Yes, some people who are denied human rights will always take to the streets and irritate for change. However, historically, they do not have great success in their efforts to unseat the powerful until they have the active cooperation of those who are not able to fulfill basic human needs. This political regime was put in office by the angry mob, who voted in an authoritarian American regime in frustration due to long-standing problems. This regime will not be able to fix anything by actively targeting vulnerable, at-risk elements of this society with more deprivation and punitive actions. It will lead to enormous social change, which will amount to anarchy.
Empty stomachs do not care about flags. They care about eating, having opportunity and sleeping indoors instead of in the woods. And, if they do not get that, and a reasonable amount of support, then there will be social unrest. Modern times are not set apart from history. Our days right now are simply another page. There is science to politics. And, scientifically speaking, this regime is putting itself in the position where it will relearn the lesson of what reaction takes place when a lit match is exposed to a swimming pool full of gasoline. It is so predictable and yet seems so inevitable.
If social welfare in its various forms is removed before the fantasy of promised economic opportunity for all is delivered, it will create a condition of extreme tension that will not peacefully hold the demographics of the United States. I am not talking about sparking revolution. In fact, I am saying that common people cannot spark revolution today. Revolutionary spark occurs from the lack of opportunity. FDR knew this, and he put in place social welfare to keep intact American borders, the itnegrity of American nationalism and the essential consent of the people to be governed by central authorities like the state and national governments. What he did was nothing less than preserve the union during times when the survival of America as a national entity was in question. FDR put welfare reflief in place until an actual economic boom blossomed in the form of, sadly, World War II. Social welfare was the band aid that government and the people needed until real solutions for prosperity were found. Removing the band aid before wounds are healed is a prescription for instability.
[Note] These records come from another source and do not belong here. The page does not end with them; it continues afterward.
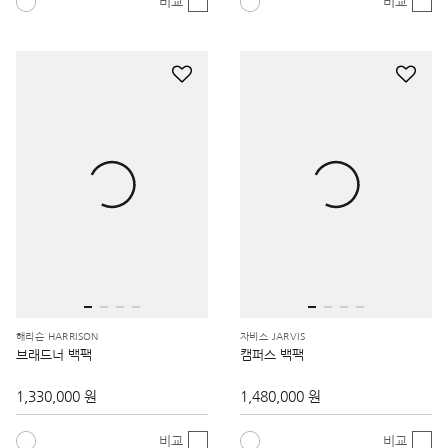
비교
비교
해리슨 HARRISON
자비스 JARVIS
브래드너 백팩
캠퍼스 백팩
1,330,000 원
1,480,000 원
비교
비교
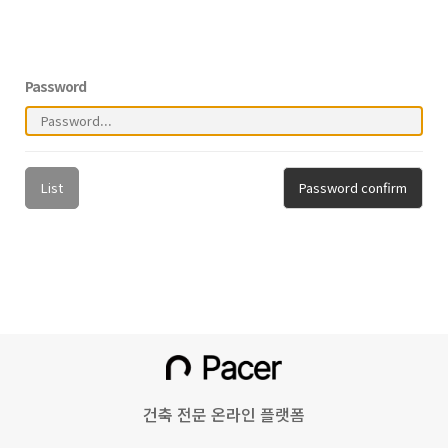
Password
List
Password confirm
건축 전문 온라인 플랫폼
Unfortunately, I am firmly under the impression this is exactly what is in the process of happening.
Well, philosophically, perhaps this is just a time when great instability was supposed to happen.
Maybe this situation was inevitable. In the long run, perhaps the coming time of social discord is historically necessary for some greater insight that will follow after the dust has settled. It is some comfort that, even after the worst of times, prosperity does return. Not all change is comfortable, though, and I think that will be the case in the coming years.